→ **Your instructions**: The records below are to be duplicated exactly as they appear.

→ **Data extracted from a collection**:

----

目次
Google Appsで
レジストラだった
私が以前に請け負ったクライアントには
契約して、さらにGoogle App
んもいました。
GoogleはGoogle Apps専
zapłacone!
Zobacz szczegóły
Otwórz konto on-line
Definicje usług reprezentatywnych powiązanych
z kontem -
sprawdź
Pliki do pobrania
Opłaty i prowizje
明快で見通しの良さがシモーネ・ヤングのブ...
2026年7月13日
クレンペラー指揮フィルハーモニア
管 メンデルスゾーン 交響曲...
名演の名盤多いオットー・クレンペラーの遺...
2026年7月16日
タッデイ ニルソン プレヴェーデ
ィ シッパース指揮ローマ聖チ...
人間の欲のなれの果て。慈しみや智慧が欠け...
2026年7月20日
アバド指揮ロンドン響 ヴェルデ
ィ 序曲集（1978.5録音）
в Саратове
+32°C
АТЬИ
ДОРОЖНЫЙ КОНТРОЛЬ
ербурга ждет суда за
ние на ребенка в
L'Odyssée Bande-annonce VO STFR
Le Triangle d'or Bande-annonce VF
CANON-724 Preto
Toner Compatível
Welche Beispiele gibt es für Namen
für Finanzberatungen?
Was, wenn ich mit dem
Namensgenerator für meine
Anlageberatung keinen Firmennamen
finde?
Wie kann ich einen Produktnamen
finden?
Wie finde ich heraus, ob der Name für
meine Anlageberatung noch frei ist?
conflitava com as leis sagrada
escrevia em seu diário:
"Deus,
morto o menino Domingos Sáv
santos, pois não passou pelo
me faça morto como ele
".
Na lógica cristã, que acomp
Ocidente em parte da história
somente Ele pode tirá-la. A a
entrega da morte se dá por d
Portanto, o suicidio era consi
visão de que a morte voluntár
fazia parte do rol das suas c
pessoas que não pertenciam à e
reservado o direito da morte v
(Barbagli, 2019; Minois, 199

----

→ **Answer for the task**:
目次
Google Appsで
レジストラだった
私が以前に請け負ったクライアントには
契約して、さらにGoogle App
んもいました。
GoogleはGoogle Apps専
zapłacone!
Zobacz szczegóły
Otwórz konto on-line
Definicje usług reprezentatywnych powiązanych
z kontem -
sprawdź
Pliki do pobrania
Opłaty i prowizje
明快で見通しの良さがシモーネ・ヤングのブ...
2026年7月13日
クレンペラー指揮フィルハーモニア
管 メンデルスゾーン 交響曲...
名演の名盤多いオットー・クレンペラーの遺...
2026年7月16日
タッデイ ニルソン プレヴェーデ
ィ シッパース指揮ローマ聖チ...
人間の欲のなれの果て。慈しみや智慧が欠け...
2026年7月20日
アバド指揮ロンドン響 ヴェルデ
ィ 序曲集（1978.5録音）
в Саратове
+32°C
АТЬИ
ДОРОЖНЫЙ КОНТРОЛЬ
ербурга ждет суда за
ние на ребенка в
L'Odyssée Bande-annonce VO STFR
Le Triangle d'or Bande-annonce VF
CANON-724 Preto
Toner Compatível
Welche Beispiele gibt es für Namen
für Finanzberatungen?
Was, wenn ich mit dem
Namensgenerator für meine
Anlageberatung keinen Firmennamen
finde?
Wie kann ich einen Produktnamen
finden?
Wie finde ich heraus, ob der Name für
meine Anlageberatung noch frei ist?
conflitava com as leis sagrada
escrevia em seu diário:
"Deus,
morto o menino Domingos Sáv
santos, pois não passou pelo
me faça morto como ele
".
Na lógica cristã, que acomp
Ocidente em parte da história
somente Ele pode tirá-la. A a
entrega da morte se dá por d
Portanto, o suicidio era consi
visão de que a morte voluntár
fazia parte do rol das suas c
pessoas que não pertenciam à e
reservado o direito da morte v
(Barbagli, 2019; Minois, 199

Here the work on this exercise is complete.